(Extracted page text data)
——————————

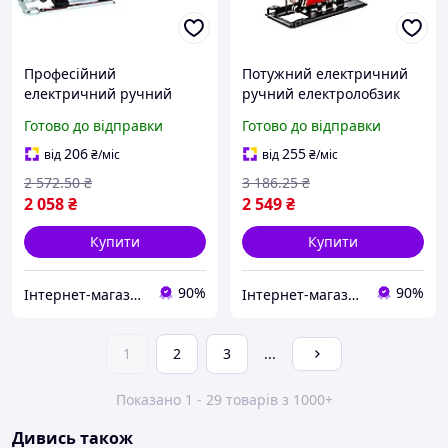
Професійний
Потужний електричний
електричний ручний
ручний електролобзик
лобзик (електролобзик)
GTM JS100/710E : 710 Вт,
Готово до відправки
Готово до відправки
Einhell TC-JS 80/1 : 550 Вт,
3000 ход/хв, хід полотна
3000 об/хв, глибина різу
28 мм, вага 2.7кг
206
255
від
₴
/міс
від
₴
/міс
80мм (4321145)
2 572
.50
₴
3 186
.25
₴
2 058
₴
2 549
₴
Купити
Купити
90%
90%
Інтернет-магазин Clothes-Mall
Інтернет-магазин Clothes-Mall
1
2
3
...
Показано 1 - 29 товарів з 1000+
Дивись також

——————————

Brief: Where an entry contains an image, skip the image and write out the rest exactly.

Answer section:
Професійний
Потужний електричний
електричний ручний
ручний електролобзик
лобзик (електролобзик)
GTM JS100/710E : 710 Вт,
Готово до відправки
Готово до відправки
Einhell TC-JS 80/1 : 550 Вт,
3000 ход/хв, хід полотна
3000 об/хв, глибина різу
28 мм, вага 2.7кг
206
255
від
₴
/міс
від
₴
/міс
80мм (4321145)
2 572
.50
₴
3 186
.25
₴
2 058
₴
2 549
₴
Купити
Купити
90%
90%
Інтернет-магазин Clothes-Mall
Інтернет-магазин Clothes-Mall
1
2
3
...
Показано 1 - 29 товарів з 1000+
Дивись також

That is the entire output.